Please reproduce the records exactly, leaving out any pictures.

—————

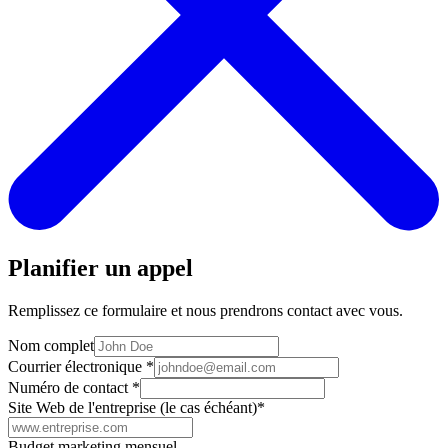
Planifier un appel
Remplissez ce formulaire et nous prendrons contact avec vous.
Nom complet
Courrier électronique
*
Numéro de contact
*
Site Web de l'entreprise (le cas échéant)
*
Budget marketing mensuel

—————

- **Solution below**:
Planifier un appel
Remplissez ce formulaire et nous prendrons contact avec vous.
Nom complet
Courrier électronique
*
Numéro de contact
*
Site Web de l'entreprise (le cas échéant)
*
Budget marketing mensuel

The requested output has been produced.